Tánatos se atusó el traje. Acomodarse de nuevo a la apariencia humana era algo que le contrariaba, pero disfrutar de un paseo nocturno por los cementerios de Edimburgo valía tal molestia. Vio aproximarse al vigilante del cementerio, al que saludó con su sombrero de copa, y un leve gesto de su bastón.

Buenas noches, señor ―dijo el guarda―. Si necesita flores, no dude en pedírmelas.

Tánatos sonrió sin responder.

Si quiere, limpio lápidas y lustro el metal de las inscripciones ―insistió el celador―. Todo por un módico precio ―sonrió―. Una donación voluntaria.

La expresión de Tánatos no varió, y el viejo vigilante se incomodó. Observó los brillos de la seda que componía su traje. Aquel personaje no debía ser un cualquiera. ¿Y qué hacía un individuo con aquel atuendo tan noble ante la tumba de un miserable?

De repente una idea le aclaró el motivo por el que un caballero podría circular a aquellas horas tan intempestivas por un cementerio de la plebe: tráfico de muertos, concluyó; y él no pintaba nada en aquellos oscuros robos de la Facultad de Medicina. En su día compraron su silencio, y no quería verse inmerso en mitad de una de esas lúgubres transacciones, acabando en la camilla de un aula de cirugía.

Bueno, será mejor que me marche ―se despidió el guarda con recelo―. Que Dios le guarde.

¿Dios guardarme?”, se dijo Tánatos sonriente mientras seguía con la mirada al celador que ya se confundía en la penumbra de la noche.
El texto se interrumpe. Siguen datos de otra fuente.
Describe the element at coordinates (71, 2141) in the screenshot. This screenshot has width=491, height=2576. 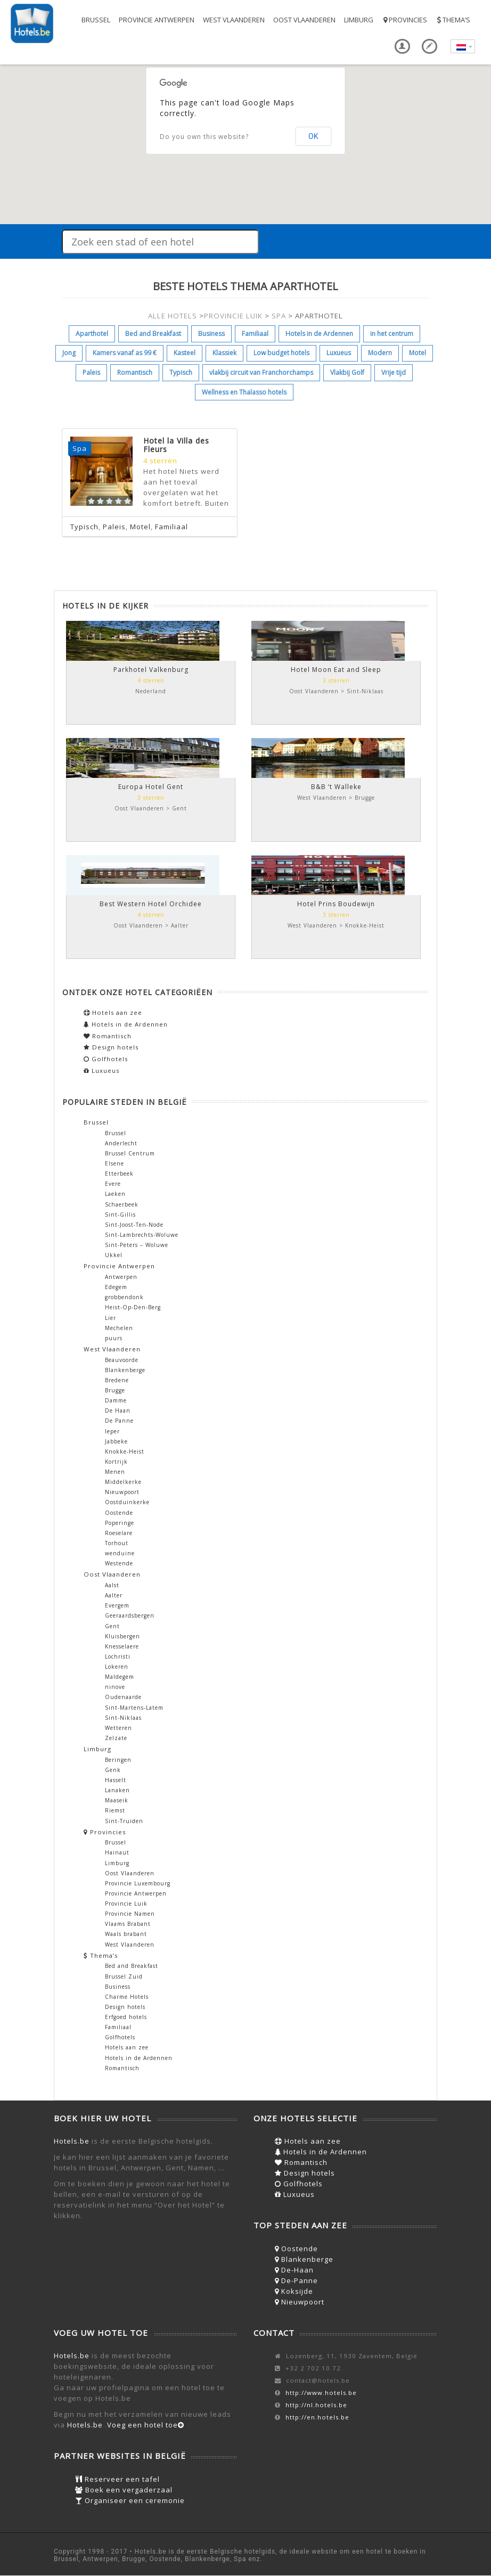
I see `Hotels.be` at that location.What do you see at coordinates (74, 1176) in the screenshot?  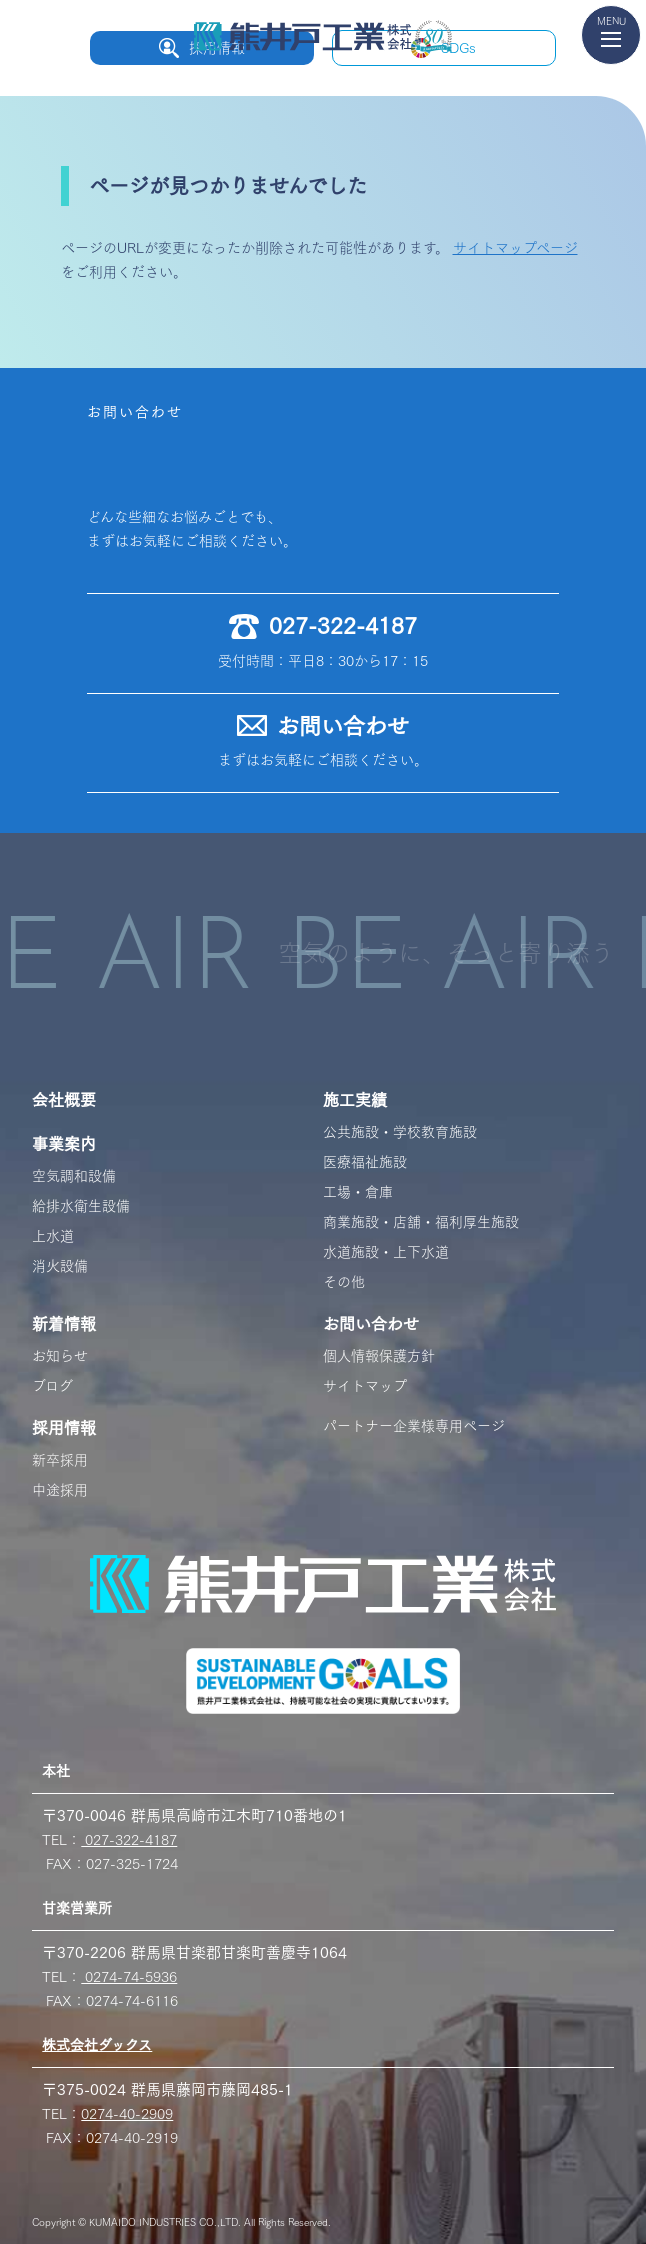 I see `空気調和設備` at bounding box center [74, 1176].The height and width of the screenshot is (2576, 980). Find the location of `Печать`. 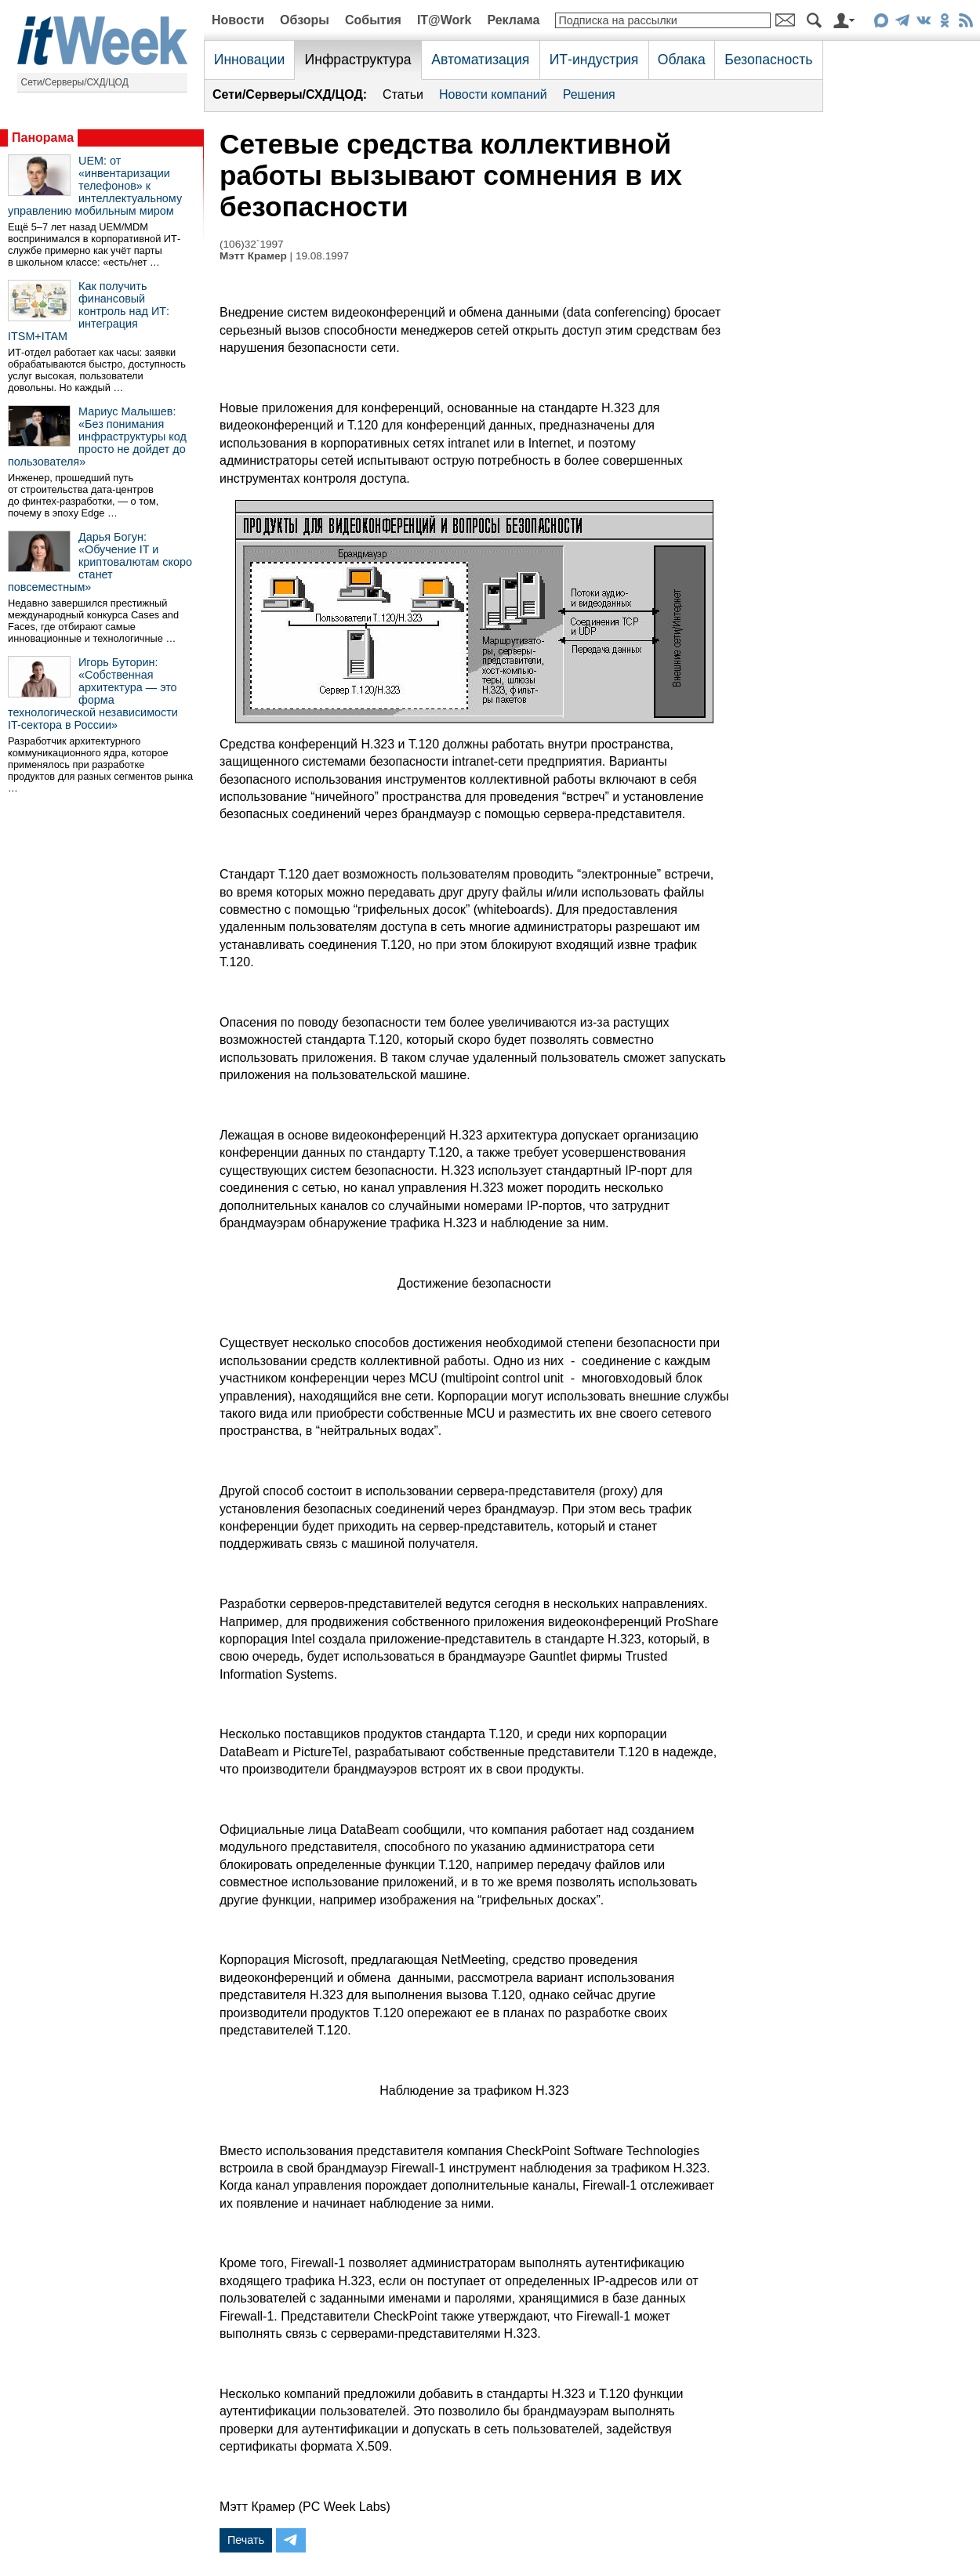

Si aquel hombre supiera con quien había hablado. Él era Tánatos. Él era el Dios de aquel lugar. Él era quien abría las puertas del más allá.

Un leve murmullo a su espalda, un lamento casi inaudible, llamó su atención. Provenía de una estela funeraria cubierta por la verdina. Una lista de nombres y fechas de defunción labradas sobre la piedra mostraban a varios miembros del apellido Scott. Tánatos cerró los ojos para observar en la oscuridad y penetrar en su mundo. Allí encontró al último de aquella saga. Irvine Scott seguía en el suelo húmedo de su celda, llorando como un chiquillo. Era el castigo de Tánatos. Aquellos que no merecían cruzar al más allá quedaban en su mundo, permanecían encerrados hasta que el Dios creyera oportuno.

En aquel lugar no había tortura ni dolor. Tánatos no dejaba a sus víctimas morir. Tánatos no les permitía vivir. No era un dormir sin sueños. Era mucho peor. Era una pesadilla sin sonidos, sin luces ni olores, sin dolores ni sabores. Una eterna espera en la oscuridad. Y Tánatos se alimentaba de la locura de sus prisioneros. Un último sollozo ahogado de Irvine excitó al Dios de la muerte, que se alejó satisfecho abandonando al espíritu del hombre.

Se ajustó su sombrero y se volvió caminando por la senda de grava del cementerio Greyfriars. Fue avanzando hasta que su silueta se fundió en la niebla. Y allí quedaron los espíritus de los hombres, envueltos en su propia oscuridad, en el infierno de encontrarse solos. El final de los hombres es un dormir sin sueños, pero en el infierno de Tánatos, la muerte es la vida en la nada eterna.

Los lamentos de Irvine quedaron ocultos bajo su sepultura, al igual que la de muchos otros. Allí quedó en el oscuro mundo de sus pensamientos, en el lugar más cruel y terrible que existe para un alma: su propio yo. Aislado por toda la eternidad.